TGF-β1 was measured using a specific ELISA kit (Quantikine, R&D Systems, MN, USA). This immunoassay was performed directly on the BALF samples to measure the spontaneous free TGF-β1 (free TGF-β1). The latent form of TGF-β1 was measured following an acid activation and neutralization protocols in agreement with the manufacturer's instructions. This acidification induced an activation of the latent form of TGF-β1 and allowed the measure of the both latent and spontaneous free forms (total TGF-β1) in BALF. Assay sensitivity limits was less than 2 pg/mL in BALF. BALF levels of NT-PCP-III were measured by radioimmunoassay (Orion Diagnostica, Finland). This kit is based on a competitive technique and detects intact NT-PCP-III. The assays were performed in agreement with the manufacturer's instructions. The detection limit was 0.3 μg/L.

Definition of lung fibroproliferation

The patients were classified as having lung fibroproliferation when the NT-PCP-III measured on day 3 was > 9 μg/L on BALF as recently reported [34].

Objectives of the study

The main objective of this study was to compare the alveolar levels of total TGF-β1 according to the presence or not a lung fibroproliferation at day 3. Secondary objectives included the diagnostic value of BALF levels of free TGF-β1 in predicting lung fibroproliferation at day 3, and the association between BALF levels of total TGF-β1 and the outcome.

Statistics

Descriptive variables of the population were compared by the Fisher’s exact test for categorical variables and the Student’s t test for normally distributed continuous variables. We used the Mann-Whitney test for the non-normally distributed variables (Kolmogorov-Smirnov approach) as total and free TGF-β1 levels. Two-tailed tests were used. Non-normally distributed variables were reported as median values [interquartile range] and normally distributed variables are reported as mean (SD). A multiple logistic regression analysis was done in order to identify the factors related to the outcome. A p value of ≤ 0.05 was considered to be statistically significant. Statistics were performed using SPSS 20.0 software (SPSS Inc., IL, USA).

Results

Eighty-one consecutive ARDS patients were screened in three intensive care units (34 beds) (Fig 1). The BALF samples were obtained from all 62 prospectively included patients.

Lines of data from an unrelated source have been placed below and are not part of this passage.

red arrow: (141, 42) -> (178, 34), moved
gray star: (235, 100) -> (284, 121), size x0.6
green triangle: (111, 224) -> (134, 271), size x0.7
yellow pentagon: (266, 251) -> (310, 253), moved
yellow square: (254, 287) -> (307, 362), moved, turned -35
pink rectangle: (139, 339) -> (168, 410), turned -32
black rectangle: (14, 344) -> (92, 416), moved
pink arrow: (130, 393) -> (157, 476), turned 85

The baseline characteristics of these 62 patients are shown in Tables 1 and 2. Direct lung injury (such as pneumonia and aspiration pneumonitis) was the main mechanism of ARDS (85.5% of the patients). Forty-three patients (30.6%) presented a fibroproliferation on day 3. In Table 2 are presented the respiratory parameters and ventilator settings on days 1, 3 and 7 of ARDS according to the presence/absence of fibroproliferation. Interestingly, driving pressure and plateau pressure were higher in the fibroproliferation group on days 3 and 7, but not on day 1. Overall mortality at day 60 was 33.9% (n = 21). Mortality at day 60 was higher in the group of patients from the fibroproliferation group (68.4% vs. 18.6% in the no fibroproliferation group; p < 0.001).

Fig 1

Flow chart of the study.

Day 1 is the day of inclusion; ARDS: acute respiratory distress syndrome; PaO2/FIO2, partial pressure of arterial oxygen/fraction of inspired oxygen ratio; BALF: bronchoalveolar lavage.

Table 1

Characteristics on inclusion and outcome of the patients.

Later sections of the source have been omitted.